Document layout analysis data
[Start of section]
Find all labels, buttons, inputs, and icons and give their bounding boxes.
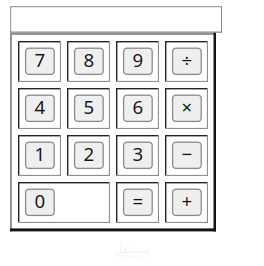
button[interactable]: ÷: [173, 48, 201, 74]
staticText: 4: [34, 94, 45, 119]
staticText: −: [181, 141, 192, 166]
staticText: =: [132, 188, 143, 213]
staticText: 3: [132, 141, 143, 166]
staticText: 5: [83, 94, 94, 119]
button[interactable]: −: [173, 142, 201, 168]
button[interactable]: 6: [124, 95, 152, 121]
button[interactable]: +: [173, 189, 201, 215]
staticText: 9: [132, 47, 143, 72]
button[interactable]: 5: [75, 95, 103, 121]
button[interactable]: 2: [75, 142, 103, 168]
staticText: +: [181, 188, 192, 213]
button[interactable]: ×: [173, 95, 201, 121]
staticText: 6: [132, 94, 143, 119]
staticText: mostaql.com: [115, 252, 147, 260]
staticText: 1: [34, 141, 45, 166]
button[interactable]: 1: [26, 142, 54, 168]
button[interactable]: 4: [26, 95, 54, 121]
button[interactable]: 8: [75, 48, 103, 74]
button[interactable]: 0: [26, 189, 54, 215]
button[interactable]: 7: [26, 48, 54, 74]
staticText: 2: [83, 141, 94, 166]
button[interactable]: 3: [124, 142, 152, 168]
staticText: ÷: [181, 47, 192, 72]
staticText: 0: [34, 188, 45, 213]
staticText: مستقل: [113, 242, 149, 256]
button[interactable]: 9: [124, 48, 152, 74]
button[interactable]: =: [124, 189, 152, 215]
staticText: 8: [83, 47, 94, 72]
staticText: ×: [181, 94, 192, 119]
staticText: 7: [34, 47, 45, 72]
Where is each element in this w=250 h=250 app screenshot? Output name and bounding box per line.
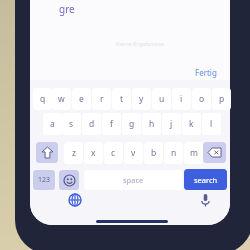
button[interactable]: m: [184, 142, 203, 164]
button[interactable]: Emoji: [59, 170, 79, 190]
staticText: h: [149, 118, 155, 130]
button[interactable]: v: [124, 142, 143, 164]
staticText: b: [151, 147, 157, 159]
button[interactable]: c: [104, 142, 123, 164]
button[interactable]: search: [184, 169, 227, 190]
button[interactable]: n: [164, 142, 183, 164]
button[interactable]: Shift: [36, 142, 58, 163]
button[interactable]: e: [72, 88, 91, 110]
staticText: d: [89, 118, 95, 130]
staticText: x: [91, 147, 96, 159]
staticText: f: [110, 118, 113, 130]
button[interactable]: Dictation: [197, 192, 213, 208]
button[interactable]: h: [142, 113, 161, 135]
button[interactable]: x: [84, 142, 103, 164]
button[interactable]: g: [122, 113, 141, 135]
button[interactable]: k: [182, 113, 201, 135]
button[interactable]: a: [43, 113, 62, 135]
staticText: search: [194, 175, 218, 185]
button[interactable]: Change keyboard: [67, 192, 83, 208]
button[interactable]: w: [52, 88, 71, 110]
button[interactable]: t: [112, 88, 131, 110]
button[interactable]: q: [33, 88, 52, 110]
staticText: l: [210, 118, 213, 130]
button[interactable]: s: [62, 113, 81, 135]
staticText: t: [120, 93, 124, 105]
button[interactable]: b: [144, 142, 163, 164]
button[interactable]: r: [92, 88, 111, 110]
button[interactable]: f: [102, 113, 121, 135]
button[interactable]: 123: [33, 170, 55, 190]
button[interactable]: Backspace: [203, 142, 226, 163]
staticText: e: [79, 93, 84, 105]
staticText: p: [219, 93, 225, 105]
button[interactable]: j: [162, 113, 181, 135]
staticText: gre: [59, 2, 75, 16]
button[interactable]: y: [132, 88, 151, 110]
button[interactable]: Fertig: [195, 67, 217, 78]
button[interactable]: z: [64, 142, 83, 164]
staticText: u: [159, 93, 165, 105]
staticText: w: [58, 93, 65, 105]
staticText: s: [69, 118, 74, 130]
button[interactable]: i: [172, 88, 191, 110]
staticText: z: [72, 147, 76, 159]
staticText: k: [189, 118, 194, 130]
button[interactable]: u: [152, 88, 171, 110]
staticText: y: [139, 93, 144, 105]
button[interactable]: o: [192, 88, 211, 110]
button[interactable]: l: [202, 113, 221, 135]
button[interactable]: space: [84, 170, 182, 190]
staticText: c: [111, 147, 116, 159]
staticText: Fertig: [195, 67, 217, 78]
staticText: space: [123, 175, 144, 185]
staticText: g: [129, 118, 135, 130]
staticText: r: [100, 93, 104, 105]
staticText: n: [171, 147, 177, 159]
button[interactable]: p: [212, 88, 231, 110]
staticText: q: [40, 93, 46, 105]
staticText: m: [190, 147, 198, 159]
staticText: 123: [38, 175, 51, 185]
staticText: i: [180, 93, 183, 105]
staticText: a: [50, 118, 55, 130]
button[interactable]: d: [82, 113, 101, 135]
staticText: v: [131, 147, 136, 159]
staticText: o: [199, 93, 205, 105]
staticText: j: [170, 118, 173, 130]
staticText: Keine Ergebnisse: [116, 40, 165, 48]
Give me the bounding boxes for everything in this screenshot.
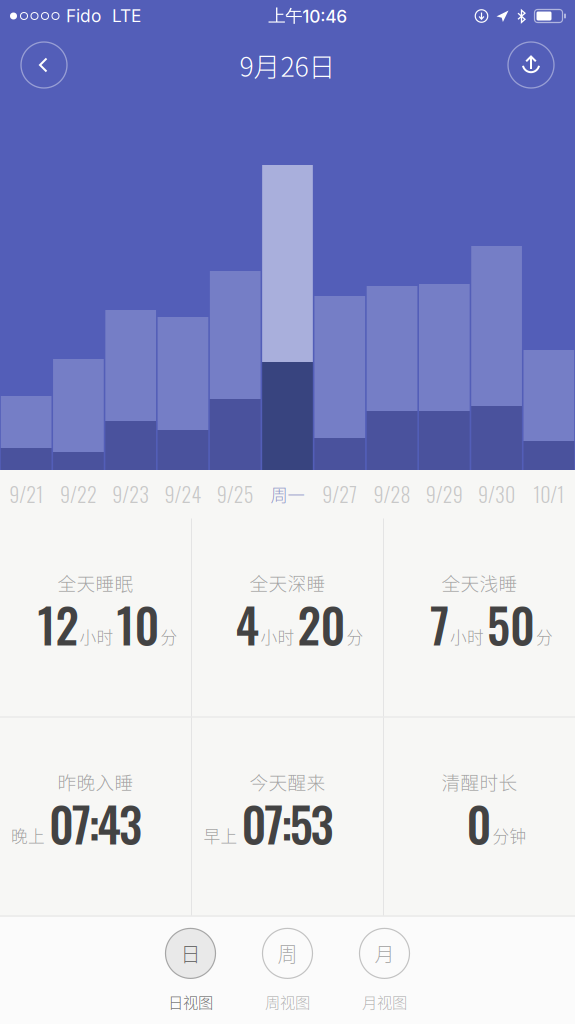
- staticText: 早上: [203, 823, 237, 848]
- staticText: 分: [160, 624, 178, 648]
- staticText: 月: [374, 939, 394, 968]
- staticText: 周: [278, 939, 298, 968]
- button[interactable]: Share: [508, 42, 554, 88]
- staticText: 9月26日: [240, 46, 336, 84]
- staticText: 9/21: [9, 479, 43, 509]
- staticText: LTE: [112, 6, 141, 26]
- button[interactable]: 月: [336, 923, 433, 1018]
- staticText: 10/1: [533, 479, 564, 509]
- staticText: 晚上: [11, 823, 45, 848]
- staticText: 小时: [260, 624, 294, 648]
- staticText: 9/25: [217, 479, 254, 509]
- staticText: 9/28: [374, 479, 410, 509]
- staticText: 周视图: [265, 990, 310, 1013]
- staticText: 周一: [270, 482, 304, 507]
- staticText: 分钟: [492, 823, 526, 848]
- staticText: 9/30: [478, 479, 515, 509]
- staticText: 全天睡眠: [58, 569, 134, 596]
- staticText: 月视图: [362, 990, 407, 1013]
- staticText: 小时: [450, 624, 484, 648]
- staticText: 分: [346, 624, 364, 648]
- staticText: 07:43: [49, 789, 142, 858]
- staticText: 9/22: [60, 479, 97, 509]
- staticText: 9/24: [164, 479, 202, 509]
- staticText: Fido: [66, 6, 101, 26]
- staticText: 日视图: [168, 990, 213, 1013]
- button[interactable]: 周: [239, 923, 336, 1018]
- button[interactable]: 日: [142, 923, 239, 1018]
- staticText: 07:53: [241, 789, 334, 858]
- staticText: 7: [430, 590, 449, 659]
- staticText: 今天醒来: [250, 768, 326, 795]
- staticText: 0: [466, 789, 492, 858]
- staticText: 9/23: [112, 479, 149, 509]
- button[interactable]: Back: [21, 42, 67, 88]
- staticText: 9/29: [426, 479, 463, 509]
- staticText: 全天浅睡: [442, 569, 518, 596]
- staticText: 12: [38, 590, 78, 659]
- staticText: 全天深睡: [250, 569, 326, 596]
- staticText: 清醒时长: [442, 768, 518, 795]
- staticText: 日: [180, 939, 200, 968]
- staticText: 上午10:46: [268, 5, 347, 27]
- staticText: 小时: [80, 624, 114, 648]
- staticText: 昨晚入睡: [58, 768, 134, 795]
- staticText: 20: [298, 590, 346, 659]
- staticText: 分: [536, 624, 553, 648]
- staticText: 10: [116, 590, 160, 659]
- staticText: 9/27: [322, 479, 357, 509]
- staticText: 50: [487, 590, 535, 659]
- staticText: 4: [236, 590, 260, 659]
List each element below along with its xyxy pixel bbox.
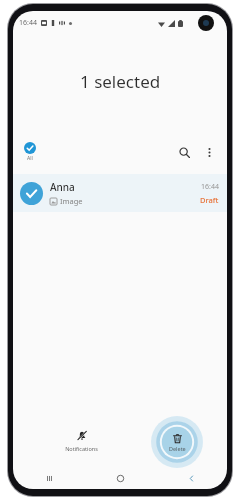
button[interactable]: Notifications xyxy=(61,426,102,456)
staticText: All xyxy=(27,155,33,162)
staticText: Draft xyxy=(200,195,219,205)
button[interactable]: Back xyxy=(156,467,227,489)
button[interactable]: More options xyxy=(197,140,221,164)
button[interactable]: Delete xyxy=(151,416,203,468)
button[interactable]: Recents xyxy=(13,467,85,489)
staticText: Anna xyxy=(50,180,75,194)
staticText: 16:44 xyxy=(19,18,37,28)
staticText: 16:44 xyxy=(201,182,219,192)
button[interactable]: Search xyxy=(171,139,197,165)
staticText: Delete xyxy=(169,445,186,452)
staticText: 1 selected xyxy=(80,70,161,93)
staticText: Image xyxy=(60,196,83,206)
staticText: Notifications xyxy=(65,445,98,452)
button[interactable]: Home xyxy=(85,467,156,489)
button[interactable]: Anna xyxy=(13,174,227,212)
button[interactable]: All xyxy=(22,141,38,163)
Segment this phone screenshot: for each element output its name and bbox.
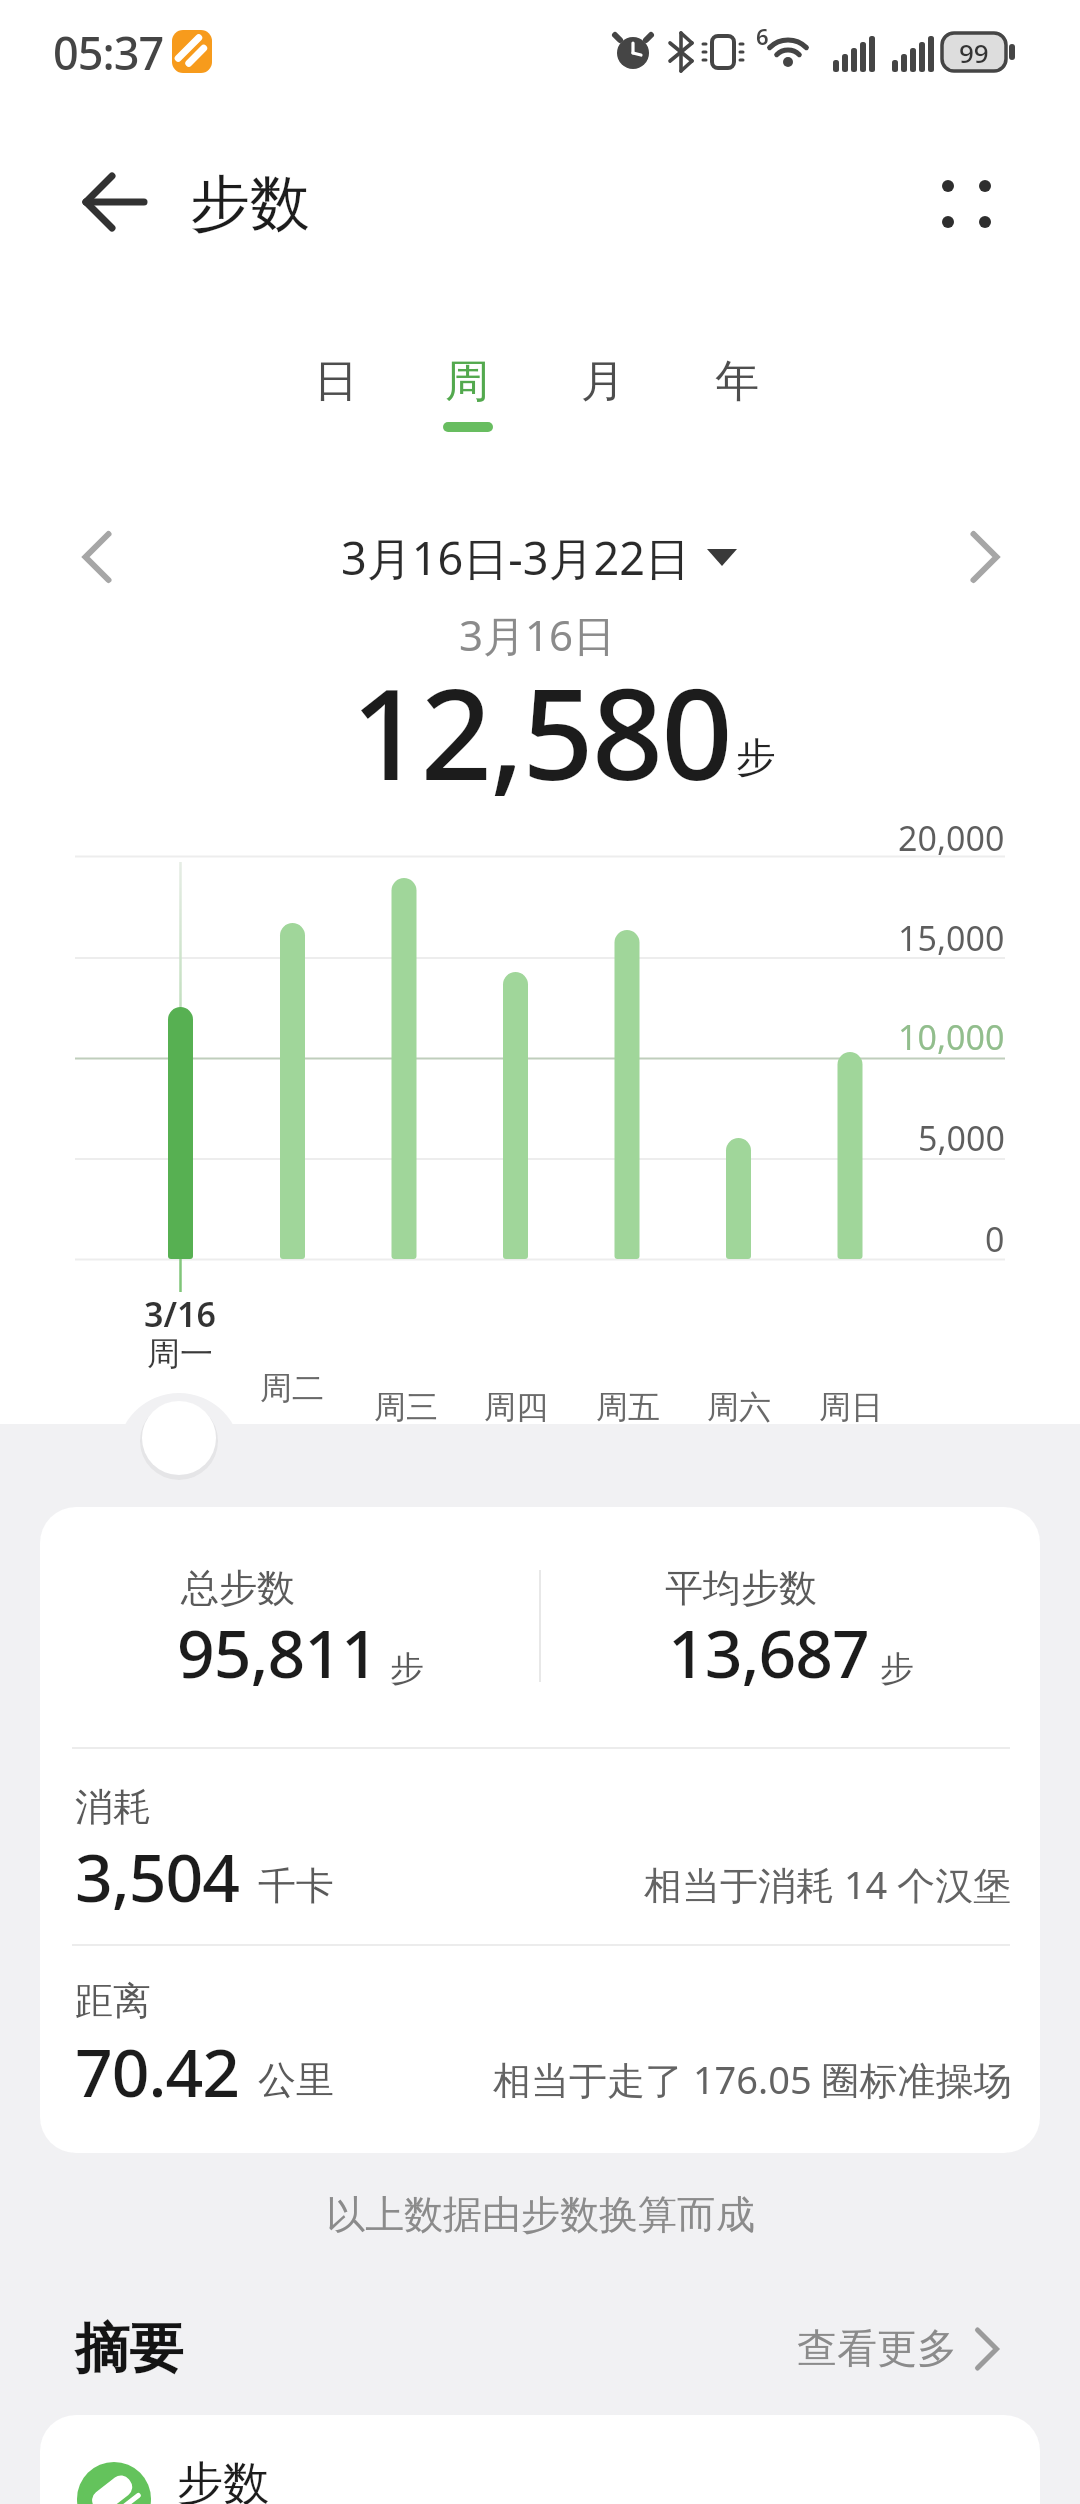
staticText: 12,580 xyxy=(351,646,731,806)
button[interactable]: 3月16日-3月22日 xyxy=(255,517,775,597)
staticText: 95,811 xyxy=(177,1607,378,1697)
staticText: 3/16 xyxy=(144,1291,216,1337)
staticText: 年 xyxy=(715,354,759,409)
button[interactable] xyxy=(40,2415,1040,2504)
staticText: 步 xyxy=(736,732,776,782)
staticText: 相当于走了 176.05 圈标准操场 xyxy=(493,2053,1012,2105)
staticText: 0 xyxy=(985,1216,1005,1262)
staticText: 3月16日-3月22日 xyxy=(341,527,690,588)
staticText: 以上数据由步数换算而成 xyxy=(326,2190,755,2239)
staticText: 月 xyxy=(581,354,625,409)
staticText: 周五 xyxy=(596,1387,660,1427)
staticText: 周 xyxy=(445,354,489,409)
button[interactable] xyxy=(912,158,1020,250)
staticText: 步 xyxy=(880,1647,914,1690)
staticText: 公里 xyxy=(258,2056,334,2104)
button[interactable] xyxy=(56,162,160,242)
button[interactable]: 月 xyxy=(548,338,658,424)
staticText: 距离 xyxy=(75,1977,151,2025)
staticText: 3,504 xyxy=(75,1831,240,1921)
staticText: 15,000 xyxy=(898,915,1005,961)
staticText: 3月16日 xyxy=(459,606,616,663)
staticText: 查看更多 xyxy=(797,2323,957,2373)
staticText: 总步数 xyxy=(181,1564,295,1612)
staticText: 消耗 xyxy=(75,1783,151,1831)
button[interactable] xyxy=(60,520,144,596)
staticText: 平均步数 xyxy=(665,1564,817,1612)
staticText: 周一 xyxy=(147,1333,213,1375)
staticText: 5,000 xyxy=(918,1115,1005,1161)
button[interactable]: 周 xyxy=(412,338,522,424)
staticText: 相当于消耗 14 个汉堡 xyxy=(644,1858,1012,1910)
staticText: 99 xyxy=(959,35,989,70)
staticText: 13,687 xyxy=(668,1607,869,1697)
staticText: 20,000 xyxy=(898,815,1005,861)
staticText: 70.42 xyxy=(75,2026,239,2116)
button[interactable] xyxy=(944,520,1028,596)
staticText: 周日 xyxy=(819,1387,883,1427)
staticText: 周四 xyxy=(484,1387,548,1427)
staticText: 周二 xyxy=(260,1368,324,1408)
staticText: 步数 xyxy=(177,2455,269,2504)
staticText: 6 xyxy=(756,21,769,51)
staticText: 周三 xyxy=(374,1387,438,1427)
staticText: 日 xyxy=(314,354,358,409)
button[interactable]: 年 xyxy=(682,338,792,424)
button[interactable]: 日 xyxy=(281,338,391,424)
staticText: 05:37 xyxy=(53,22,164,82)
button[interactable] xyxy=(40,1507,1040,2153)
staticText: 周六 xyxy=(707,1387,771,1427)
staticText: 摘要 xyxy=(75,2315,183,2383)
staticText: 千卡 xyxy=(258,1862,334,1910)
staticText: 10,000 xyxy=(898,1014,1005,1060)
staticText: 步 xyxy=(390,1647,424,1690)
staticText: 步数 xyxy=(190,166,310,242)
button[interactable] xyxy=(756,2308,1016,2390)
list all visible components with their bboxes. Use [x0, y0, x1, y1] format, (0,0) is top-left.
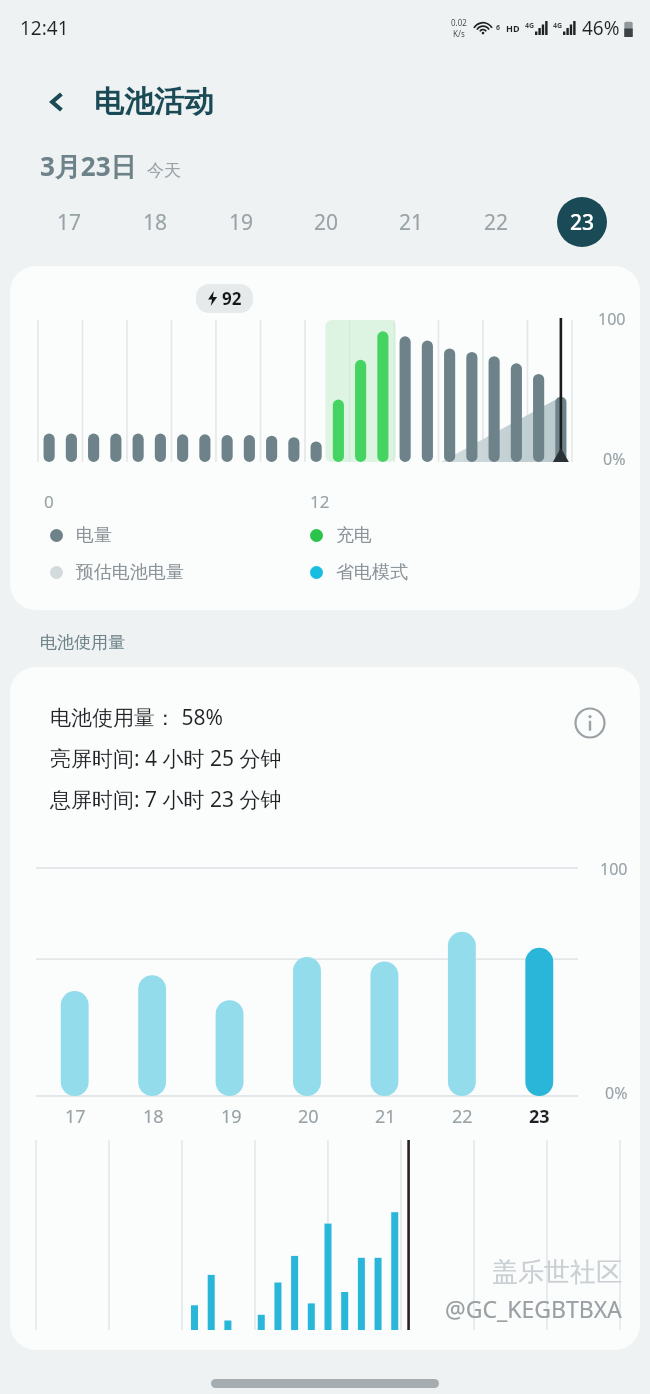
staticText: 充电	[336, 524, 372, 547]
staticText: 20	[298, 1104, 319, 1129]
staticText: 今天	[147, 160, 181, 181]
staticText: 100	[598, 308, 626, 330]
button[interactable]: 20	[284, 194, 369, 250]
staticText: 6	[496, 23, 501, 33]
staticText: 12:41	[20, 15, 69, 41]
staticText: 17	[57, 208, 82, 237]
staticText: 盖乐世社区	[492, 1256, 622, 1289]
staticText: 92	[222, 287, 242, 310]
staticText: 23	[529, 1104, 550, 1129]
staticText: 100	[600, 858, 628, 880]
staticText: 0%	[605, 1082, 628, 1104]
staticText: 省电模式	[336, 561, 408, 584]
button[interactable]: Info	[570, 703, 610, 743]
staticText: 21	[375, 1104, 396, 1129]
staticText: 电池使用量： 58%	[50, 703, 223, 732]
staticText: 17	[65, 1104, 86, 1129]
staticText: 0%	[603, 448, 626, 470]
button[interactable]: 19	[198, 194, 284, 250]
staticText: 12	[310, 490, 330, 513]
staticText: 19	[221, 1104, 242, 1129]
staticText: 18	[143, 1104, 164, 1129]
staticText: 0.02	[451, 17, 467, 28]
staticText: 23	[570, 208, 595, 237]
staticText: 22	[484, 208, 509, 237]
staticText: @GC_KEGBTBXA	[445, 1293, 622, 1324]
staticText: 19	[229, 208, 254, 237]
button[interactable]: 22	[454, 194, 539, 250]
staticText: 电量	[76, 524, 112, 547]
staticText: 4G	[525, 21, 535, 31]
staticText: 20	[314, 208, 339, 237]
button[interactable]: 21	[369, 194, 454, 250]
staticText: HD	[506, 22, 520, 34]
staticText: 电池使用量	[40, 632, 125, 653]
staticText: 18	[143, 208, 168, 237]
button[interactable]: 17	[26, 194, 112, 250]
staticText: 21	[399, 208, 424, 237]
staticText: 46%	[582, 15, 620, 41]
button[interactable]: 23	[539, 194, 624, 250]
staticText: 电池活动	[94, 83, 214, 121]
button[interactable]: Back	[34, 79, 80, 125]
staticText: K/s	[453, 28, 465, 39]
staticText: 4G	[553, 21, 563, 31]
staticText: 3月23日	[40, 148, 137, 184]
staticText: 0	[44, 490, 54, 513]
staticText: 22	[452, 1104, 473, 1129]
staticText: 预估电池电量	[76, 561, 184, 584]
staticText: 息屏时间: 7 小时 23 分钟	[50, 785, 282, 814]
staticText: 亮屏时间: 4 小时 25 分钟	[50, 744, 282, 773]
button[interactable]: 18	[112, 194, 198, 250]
[End of section]
ASSIGNMENT — Reproduce every line in the data that has the word "their" in it.

RESPONSE BOX —
Find all labels, buttons, inputs, and icons and give their bounding boxes.
list all visible components with their bboxes. Use [x0, y0, x1, y1] format, (0,0) is top-left.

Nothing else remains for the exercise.